In this case, however, the Government decided to govern. They promised to establish interest on late payments. What do we find? They have tabled amendments to their own Bill at every stage. We have to be sceptical about the effects of this convoluted legislation, which is hardly likely to be understood by the small companies that are to benefit. So much was admitted by the Minister, who will be sending out explanatory leaflets, but we did not expect the Government to have second, third and fourth thoughts about their own measure.

We are not confident that the Bill will produce the benefits that the Minister claims, but of course we hope that it does not cause the damage that we have outlined and for which there is so much potential. The House will appreciate that if one payment period is extended, the Minister will have failed.

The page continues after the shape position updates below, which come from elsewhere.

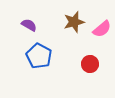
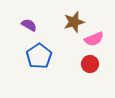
pink semicircle: moved 8 px left, 10 px down; rotated 18 degrees clockwise
blue pentagon: rotated 10 degrees clockwise
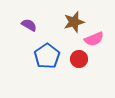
blue pentagon: moved 8 px right
red circle: moved 11 px left, 5 px up
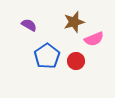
red circle: moved 3 px left, 2 px down
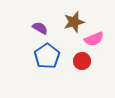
purple semicircle: moved 11 px right, 3 px down
red circle: moved 6 px right
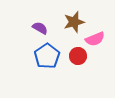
pink semicircle: moved 1 px right
red circle: moved 4 px left, 5 px up
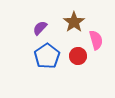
brown star: rotated 20 degrees counterclockwise
purple semicircle: rotated 77 degrees counterclockwise
pink semicircle: moved 1 px right, 1 px down; rotated 84 degrees counterclockwise
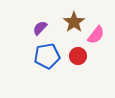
pink semicircle: moved 5 px up; rotated 54 degrees clockwise
blue pentagon: rotated 25 degrees clockwise
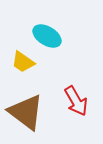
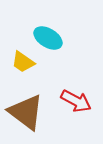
cyan ellipse: moved 1 px right, 2 px down
red arrow: rotated 32 degrees counterclockwise
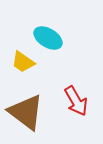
red arrow: rotated 32 degrees clockwise
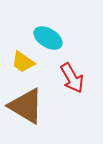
red arrow: moved 4 px left, 23 px up
brown triangle: moved 6 px up; rotated 6 degrees counterclockwise
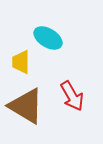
yellow trapezoid: moved 2 px left; rotated 55 degrees clockwise
red arrow: moved 18 px down
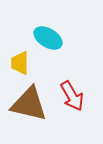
yellow trapezoid: moved 1 px left, 1 px down
brown triangle: moved 3 px right, 2 px up; rotated 18 degrees counterclockwise
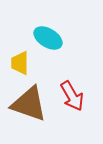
brown triangle: rotated 6 degrees clockwise
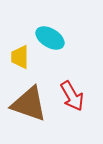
cyan ellipse: moved 2 px right
yellow trapezoid: moved 6 px up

The Conservative party believes in supporting small businesses, so we shall not oppose the Bill at this stage. In summary, the Government make a lot of sympathetic noises towarfds businesses, but continue to heap greater burdens on them. Businesses already face a tax bill of more than £25 billion during the lifetime of the Government. In addition, they have to contend with the minimum wage, the working time directive, union recognition, paternity leave, works councils, the introduction of the euro and the fact that manufacturing industry is now officially in recession. Like a leopard, the Government never change their spots.

It is with great pleasure that I hand over the mantle for this brief to my hon. Friend the Member for Christchurch (Mr. Chope). I am sure that he will continue to argue, as I do, that all Labour Governments are bad for business.

Question put and agreed to.

Bill accordingly read the Third time, and passed, with amendments.